How do you feel after spending a year in a pre-trial detention center? Is medical care provided? How satisfactory are the conditions of keeping?
“Concerning health, everything is predictable. During the summer period I had an aggravation of chronic asthma attacks. At night I often choked. Cholecystitis attacks, my vision fails because of bad lighting, there isn’t enough movement. At first there were panic attacks, depression – I miss my relatives very much. Medical aid in the pre-trial detention center can’t especially be administered. Not because they don’t want to, but because there isn’t any medicine or specialists. I experienced a virus with high temperature several times, and all that they could give me is a couple of tablets of paracetamol. This is as example. There is no hot water in the cell, and in the shower that we are taken to once per week there is hot water only during the heating season [winter – ed]. Not only are some special services (Internet, satellite television) not provided, but elementary, things that are provided by standard legal norms of Ukraine are also absent: medical care and the appropriate sanitary and hygienic conditions. And this happens to people whose guilt hasn’t been proved and who are kept in a pre-trial detention center, even though the presumption of innocence is in effect.”
In the pre-trial detention center have you met people with a similar composition of charges?

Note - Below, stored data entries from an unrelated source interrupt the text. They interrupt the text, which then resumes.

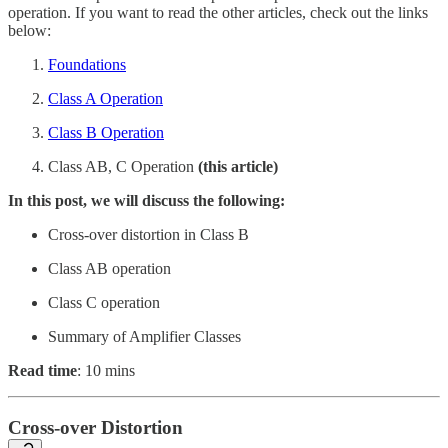
operation. If you want to read the other articles, check out the links
below:
Foundations
Class A Operation
Class B Operation
Class AB, C Operation
(this article)
In this post, we will discuss the following:
Cross-over distortion in Class B
Class AB operation
Class C operation
Summary of Amplifier Classes
Read time
: 10 mins
Cross-over Distortion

How do cellmates treat such criminal articles as yours?
“Yes, in the pre-trial detention center there are people with similar articles. However, I am the only one who was sent to Zaporozhye under 110 [article of the Criminal Code of Ukraine] – I don’t know of other cases. But, as I heard, for more than two years minibus drivers who transported pensioners from Donetsk across the demarcation line so that the latter could receive their lawful pension have been held in the pre-trial detention center. And this, allegedly, is giving assistance to terrorists. I don’t even want to comment on it. Thank God, my cellmates behave with understanding, somewhat with interest too. In principle, in prison there are such rules: if you didn’t commit certain unacceptable actions, then the rest doesn’t matter. And so we communicate and discuss different subjects.”

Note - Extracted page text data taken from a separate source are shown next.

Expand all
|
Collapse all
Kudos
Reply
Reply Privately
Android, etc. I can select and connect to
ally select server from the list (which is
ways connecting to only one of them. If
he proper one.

To what extent have your life values and precepts changed after spending a year in a pre-trial detention center and fighting against the state machine? What are your plans upon being released?
“If to speak about views, I unambiguously remained in my old positions – the war needs to be stopped and there is a need to sit down at the negotiating table. It is the only way to achieve peace and establish normal life. Do you remember Marcus Tullius Cicero, the great orator of the times of the Roman republic, who said: ‘An unjust peace is better than a just war’.
As for priorities. Of course now I understand that I didn’t find enough time for relatives and dear people – my family. That’s why in my plans after release, first of all, there is my family and everything that is connected to it. I very much want to have children. However, it is now difficult to make plans for the future – after all, Ukraine is a European state only geographically and in words. ‘Judicial reform‘ finally enslaved the courts, making them completely dependent on the authorities. But, as is said in the East: ‘It is always necessary to hope for the best, but to be ready for the worst’. Although I chase negative thoughts away and condition myself to think that justice always has to triumph, in any conditions.
Having summed up what was said, I would like to appeal to international organisations, experts, and human rights activists with a request to be actively involved in this process. The result in many respects depends on international publicity. For now, many thanks to you and everyone who has stood up for me in these hard times. Your support is invaluable.”